Wherever a picture appears in the listing below, leave it out and reproduce the rest exactly.

Material for this exercise ->
=== Begin Enclosure ===
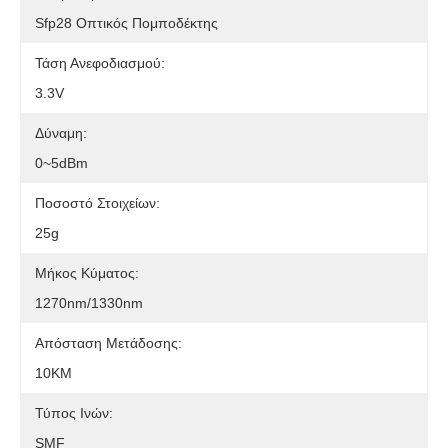
Sfp28 Οπτικός Πομποδέκτης
Τάση Ανεφοδιασμού:
3.3V
Δύναμη:
0~5dBm
Ποσοστό Στοιχείων:
25g
Μήκος Κύματος:
1270nm/1330nm
Απόσταση Μετάδοσης:
10KM
Τύπος Ινών:
SMF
=== End Enclosure ===
Problem solution ->
Sfp28 Οπτικός Πομποδέκτης
Τάση Ανεφοδιασμού:
3.3V
Δύναμη:
0~5dBm
Ποσοστό Στοιχείων:
25g
Μήκος Κύματος:
1270nm/1330nm
Απόσταση Μετάδοσης:
10KM
Τύπος Ινών:
SMF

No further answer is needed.